2Certains fils rouges courent à travers les six chapitres de l’ouvrage, telle la référence récurrente au conflit israélo-palestinien, qui apparaît à la fois comme la toile de fond du propos tenu par Raphaël Liogier et un réservoir d’exemples utiles à sa démonstration. Dès le premier chapitre, l’auteur postule que la crise de Suez est « une des raisons pour lesquelles le conflit israélo-palestinien ne trouve pas d’issue » (p. 12). C’est cette approche causale, ou à tout le moins généalogique, du conflit israélo-palestinien, qui permet à l’auteur de forger la notion de « complexe de Suez », pour expliquer la relation de défiance que les Européens auraient développé à l’égard des populations musulmanes depuis la fin de l’époque coloniale. Ainsi, l’importance que l’auteur accorde au conflit israélo-palestinien le conduit à s’intéresser tant aux significations que le politologue Aymeric Chauprade prête à l’engagement en faveur de la cause palestinienne (p. 59) qu’au traitement par les médias français des affrontements de l’été 2014 (p. 139).

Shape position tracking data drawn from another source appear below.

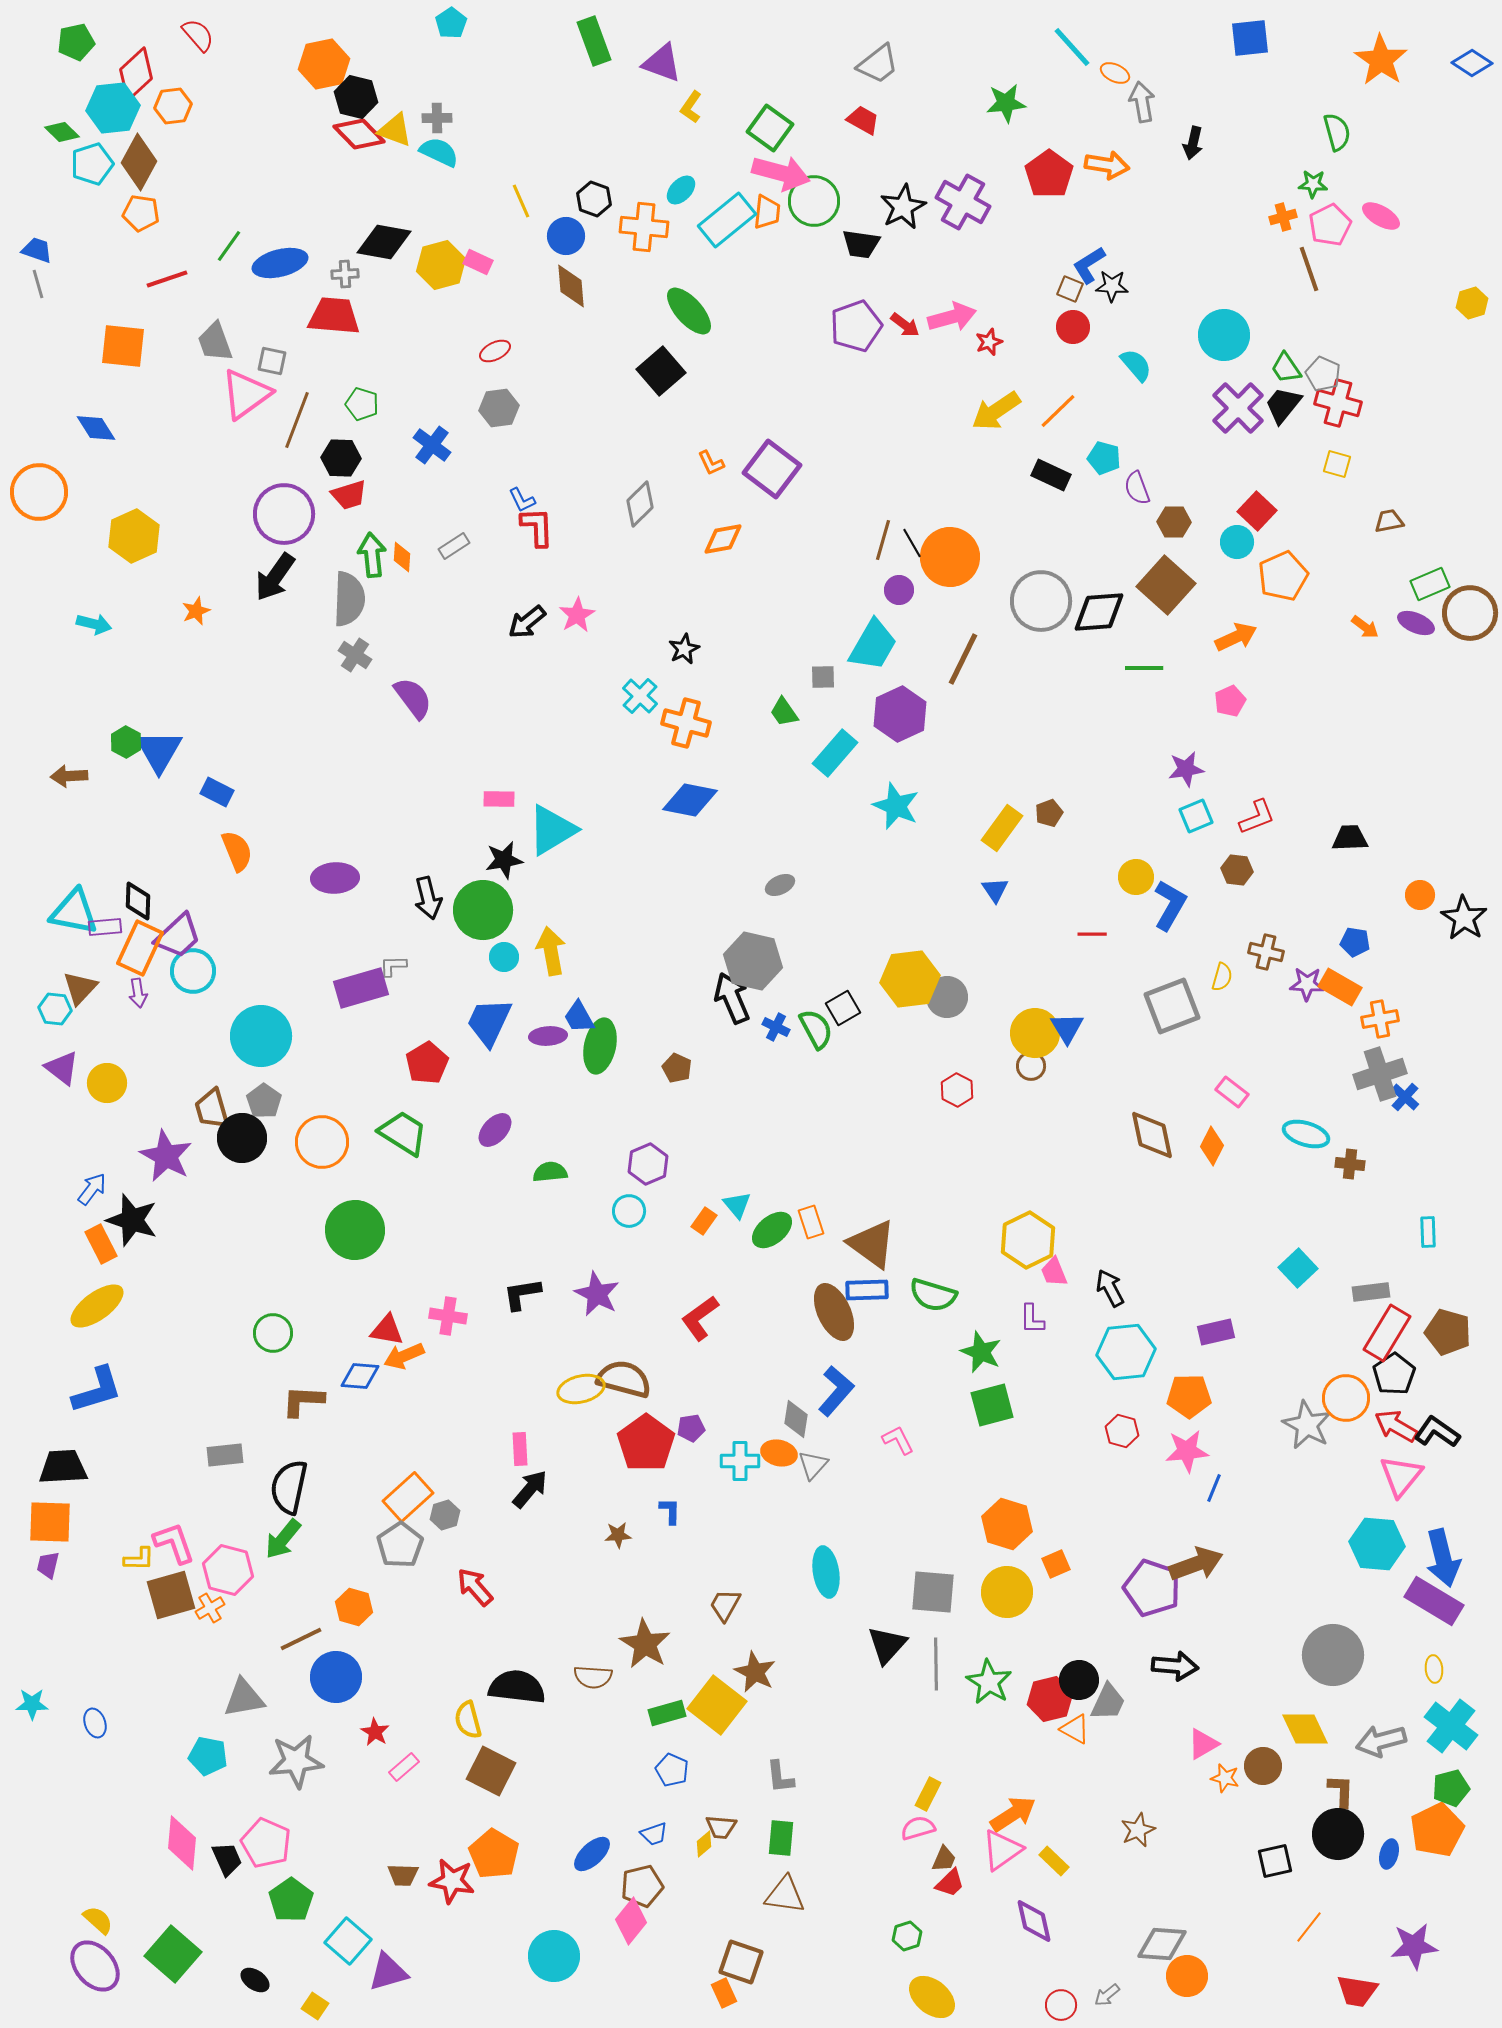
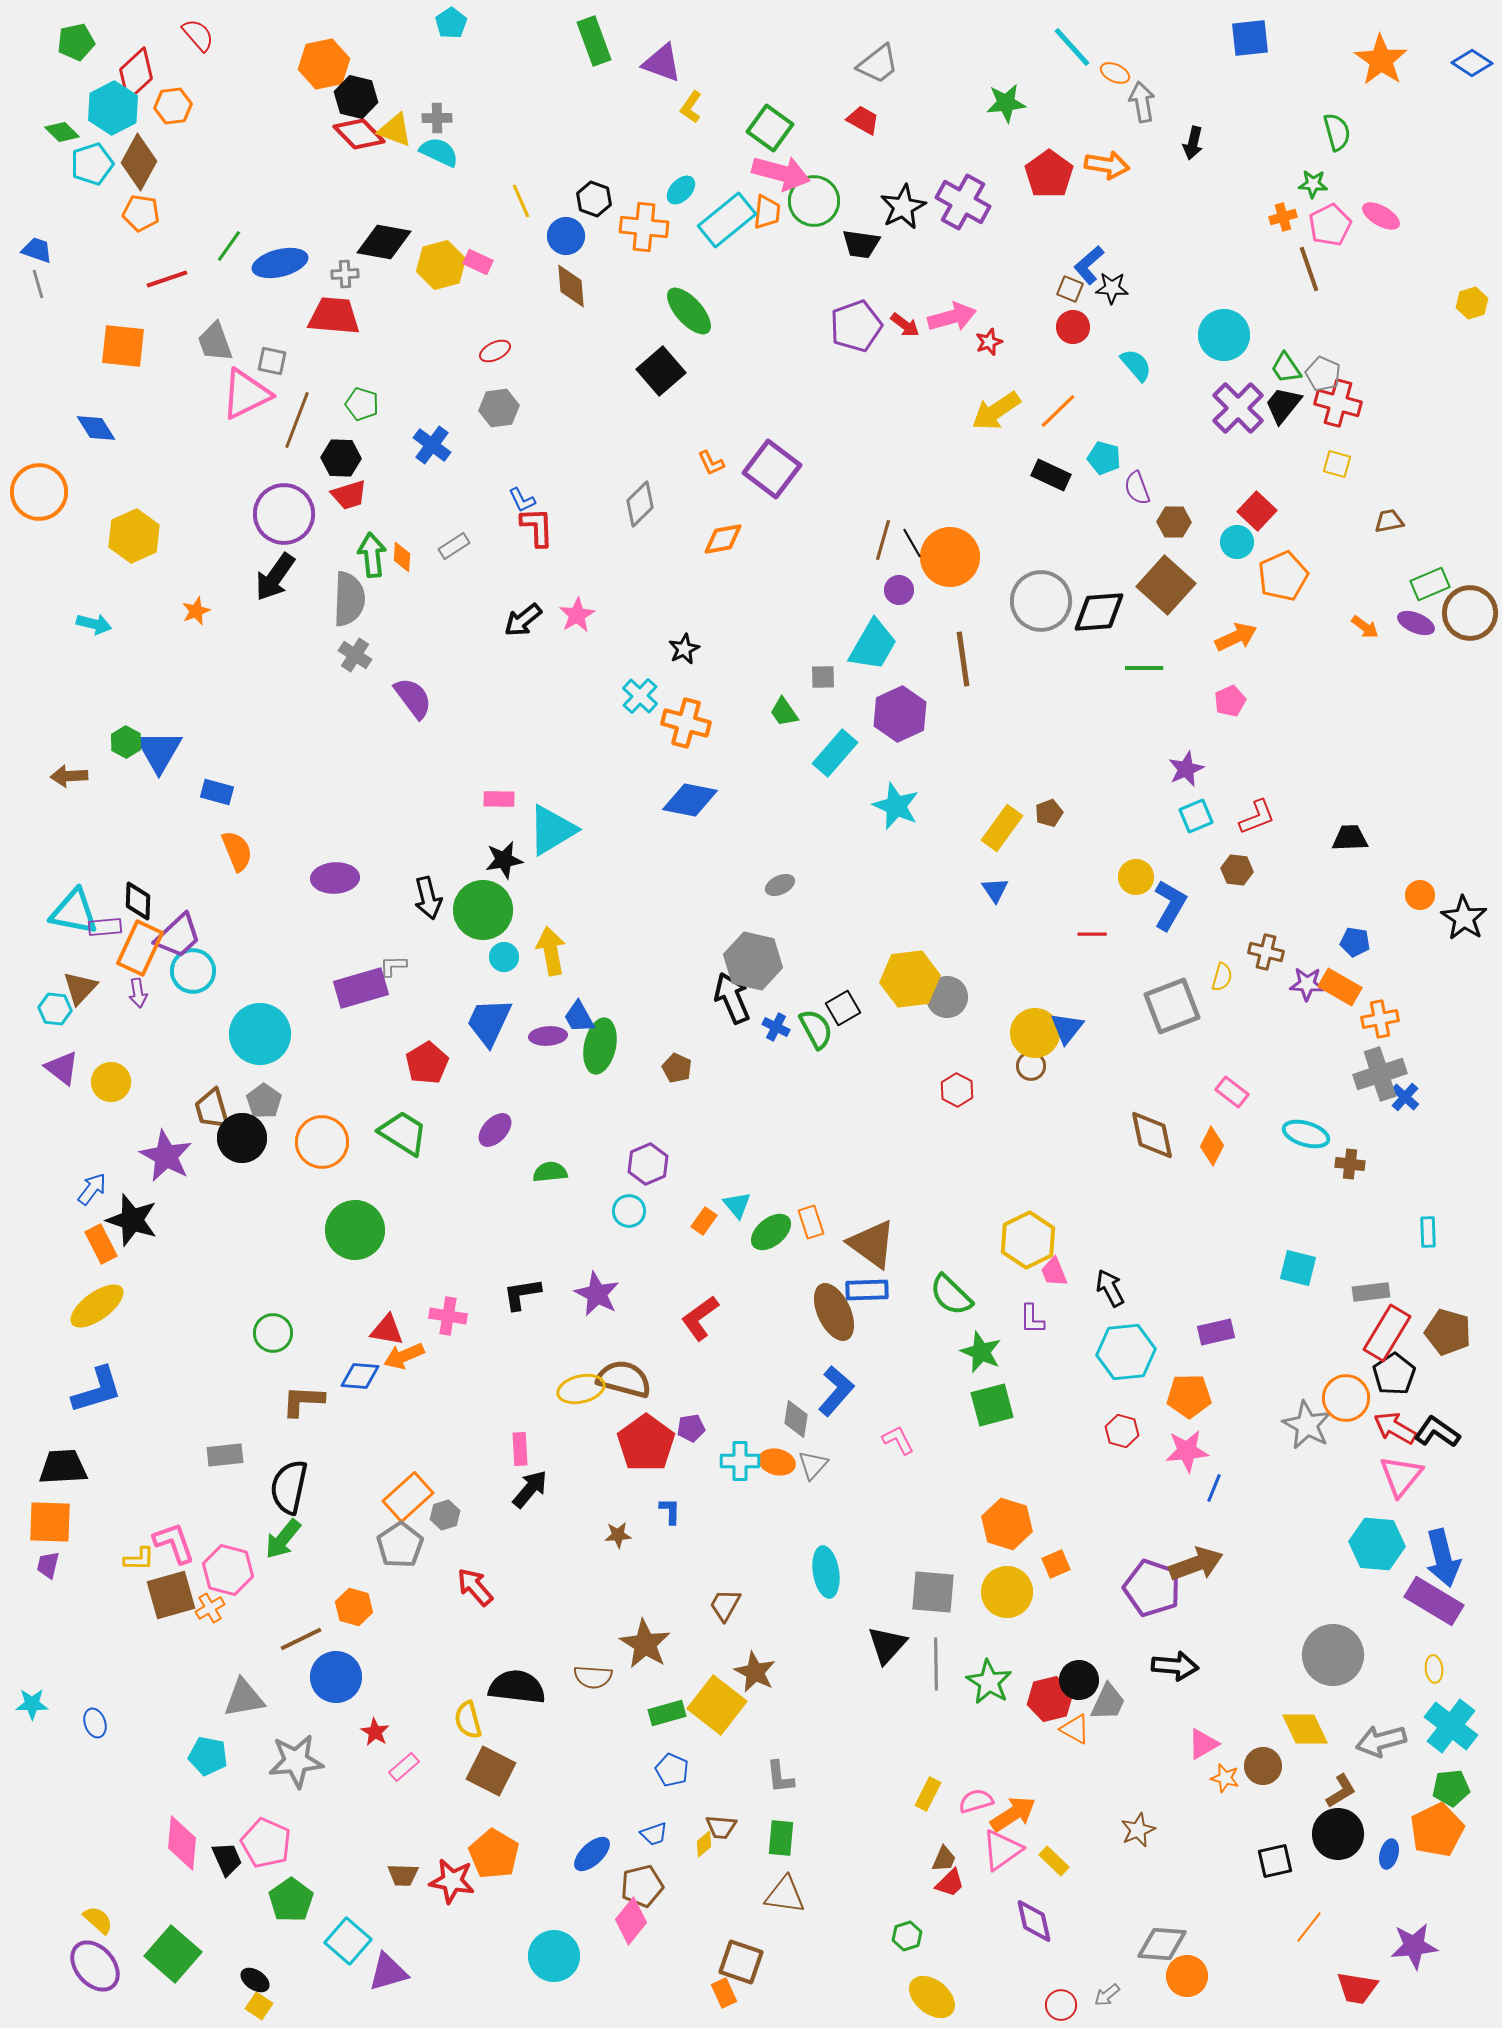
cyan hexagon at (113, 108): rotated 21 degrees counterclockwise
blue L-shape at (1089, 265): rotated 9 degrees counterclockwise
black star at (1112, 286): moved 2 px down
pink triangle at (246, 394): rotated 10 degrees clockwise
black arrow at (527, 622): moved 4 px left, 2 px up
brown line at (963, 659): rotated 34 degrees counterclockwise
purple star at (1186, 769): rotated 15 degrees counterclockwise
blue rectangle at (217, 792): rotated 12 degrees counterclockwise
blue triangle at (1067, 1028): rotated 9 degrees clockwise
cyan circle at (261, 1036): moved 1 px left, 2 px up
yellow circle at (107, 1083): moved 4 px right, 1 px up
green ellipse at (772, 1230): moved 1 px left, 2 px down
cyan square at (1298, 1268): rotated 33 degrees counterclockwise
green semicircle at (933, 1295): moved 18 px right; rotated 27 degrees clockwise
red arrow at (1396, 1426): moved 1 px left, 2 px down
orange ellipse at (779, 1453): moved 2 px left, 9 px down
green pentagon at (1451, 1788): rotated 9 degrees clockwise
brown L-shape at (1341, 1791): rotated 57 degrees clockwise
pink semicircle at (918, 1828): moved 58 px right, 27 px up
red trapezoid at (1357, 1991): moved 3 px up
yellow square at (315, 2006): moved 56 px left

3La perspective généalogique adoptée par l’auteur est d’emblée signifiée par le titre du premier chapitre, « genèse du racisme culturel ». Le dernier chapitre, qui apparaît comme la résultante des faits et des analyses accumulés durant les cent trente pages précédentes, s’intitule quant à lui « le récit de la chute ». C’est donc une trame quasi narrative que Raphaël Liogier propose à son lecteur afin qu’il suive, sans trop de difficulté, le développement de sa pensée. Semblable structure permet de bien saisir les idées-force de l’auteur, qui sont reprises de chapitre en chapitre. Le propos repose essentiellement sur le postulat selon lequel, au cours du demi-siècle écoulé, nous aurions assisté au « passage de la vision d’un ‘‘choc des civilisations’’ potentiel à une vision de ‘‘guerre des civilisations’’ en cours » (p. 42). C’est avant tout ce changement de paradigme que Raphaël Liogier documente dans Le complexe de Suez.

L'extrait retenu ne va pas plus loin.